Indeed, logic allows separating the algorithmic treatment of a problem from the description of the problem itself. You can reason about the knowledge expressed in logic and verify its correctness since you know its meaning.
The course aims at convincing students of this power of logic, at training them in stating a problem in logic, and at making them acquainted with logic approaches to model different kinds of knowledge (definite knowledge, disjunctive knowledge, negative knowledge, and first-order logic). In addition some forms of more advanced reasoning will be presented and situated in current research fields (possible candidates are default reasoning and abduction).
Some familiarity with algorithms and data structures. Basic knowledge of elementary set theory.
Articles and literature
Is also included in other courses
- Master of Artificial Intelligence 60 ects.
The selection of studied approaches, languages and systems can vary from year to year. For each introduced approach, language or system the conceptual foundations, the main built-in representation and problem solving features, the illustrations of the use and limitations and the indication of the key research aspects and the key applications are the important themes.
The syntax, semantics, and proof theory of the logics are studied.

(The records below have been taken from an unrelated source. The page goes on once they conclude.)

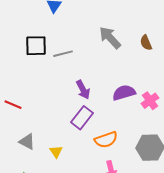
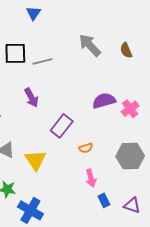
purple arrow: (83, 90) -> (31, 98), moved
orange semicircle: (106, 140) -> (86, 148), size x0.6
yellow triangle: (56, 152) -> (35, 160), size x1.6

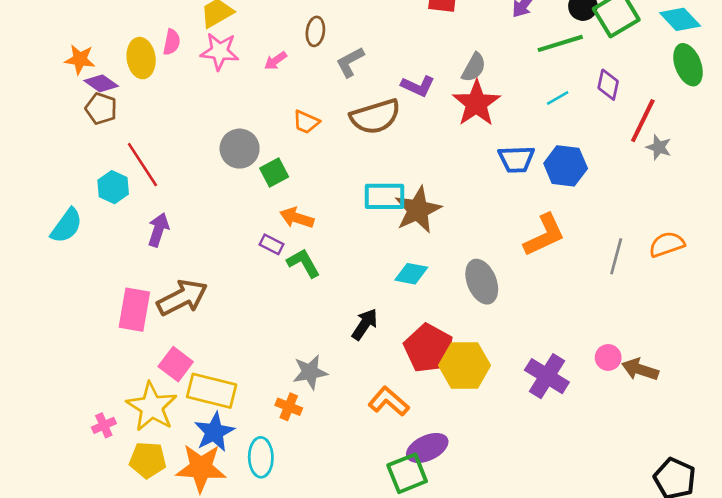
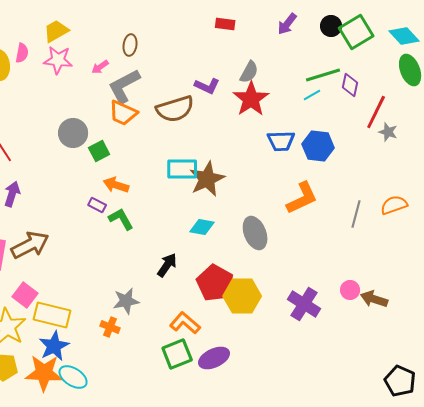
green line: (560, 43) -> (323, 75), moved
gray L-shape: (350, 62) -> (124, 86), moved, size x1.5
orange trapezoid: (306, 122) -> (123, 113), size x1.4
cyan ellipse: (261, 457) -> (73, 377), moved, turned -56
green square: (407, 473) -> (177, 354), moved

The basic notions of model theory are introduced (interpretations of sets of clauses, models, and logical entailment).
The part on proof theory studies resolution, substitution, unification, top-down and bottom-up inference, and correctness and completeness of proof procedures. While studying the different logical formalisms we discuss the impact of their expressive power on the computational behaviour of the proof procedures. Also some forms of more advanced reasoning will be studied together with some relevant research aspects (possible candidates are approaches to default reasoning including closed world reasoning and abduction).
The use of the different logics for representing knowledge is illustrated by means of some applications.
Note that this course focusses on the logical formalisms and not on logic programming aspects.
Description of learning activities
This learning activity can take 2 forms depending on the number of students participating in this course. The choice concerning the learning activity has an effect on the kind of evaluation too.
Option 1: the sessions are organised as a reading club. For each session, all the students prepare the material. Every student will be responsible for guiding a part of the sessions (provide a summary and raise discussion points).
Option 2: the lecturer presents the material.
During the first lecture, all students have to be present and decisions are taken.
Each year the lecturer will provide the course material: it will be a selection of relevant chapters of a text book and/or some papers.
The selection will be announced via the home page of the lecturer: http://www.cs.kuleuven.be/~gerda .
If the course is organised as a reading club, the evaluation consists of permanent evaluation (30%) and an assignment (70%). The permanent evaluation is about the activity and creativity of the students during the reading club sessions. The assignment is excercise based. The assignment is given during the semester and has to be handed it before the start of the exams.The assignment is the same for the third examination period.
Otherwise, oral exam with written preparation. Closed book.